Concernant l'innovation, nous approfondissons les mesures du Pacte de compétitivité : le projet de loi de finances sera l'occasion de lancer un nouveau plan d'investissements d'avenir (PIA), doté de 12 milliards d'euros. Ce plan sera financé par un versement du budget de l'État vers le compte des opérateurs du Trésor en 2014, ce qui ne modifiera pas le besoin de financement car les décaissements seront étalés dans le temps par la montée en puissance des appels à projet du PIA-II fin 2014. Ce plan sera également financé par une gestion active et responsable du patrimoine de l'État, notamment grâce à des cessions de participation. Le solde sera intégré aux besoins de financement de l'État. L'impact sur les finances publiques sera donc limité grâce à des modes de financement vertueux. Des avances remboursables donneront lieu à des retours financiers qui diminueront le déficit maastrichien. Enfin, des dotations non consommables ont un faible impact. Au total, les subventions seront limitées à 32 % du programme total, soit 4,7 milliards d'euros sur la dette et de 3,8 milliards d'euros sur le déficit.

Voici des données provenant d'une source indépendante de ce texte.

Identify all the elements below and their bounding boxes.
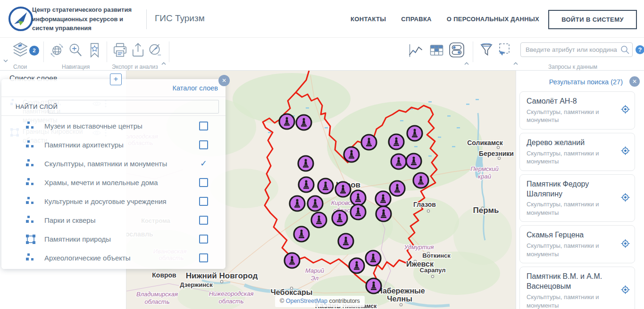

Avec Daniel Raoul, j'ai lancé à Angers le statut de jeune entreprise innovante (JEI) : les exonérations sont dégressives, maintenues pendant huit ans et le dispositif est étendu aux dépenses d'innovation, ce qui permet de s'approcher du marché, élément essentiel pour les JEI.
Le plan innovation, élaboré par Geneviève Fioraso et Fleur Pellerin, a été présenté hier par le Premier ministre et il comprend quatre objectifs : promouvoir l'innovation pour tous, encourager l'innovation ouverte, mobiliser l'innovation pour la croissance, évaluer les politiques d'innovation publique. L'État continuera à financer l'innovation : le fonds national de l'innovation sera doté de 240 millions d'euros et il financera l'innovation sous toutes ses formes. De plus, 1,1 milliard d'euros sera mobilisé par des fonds de capital-risque spécifiquement dédiés aux entreprises innovantes et de croissance.
Ce Pacte de compétitivité est complet et il commence à porter ses fruits. Rétablir la compétitivité est une entreprise de longue haleine qui va mobiliser le Gouvernement et la représentation nationale dans la durée. Ce Pacte est notre meilleure chance pour l'économie, l'emploi et l'investissement.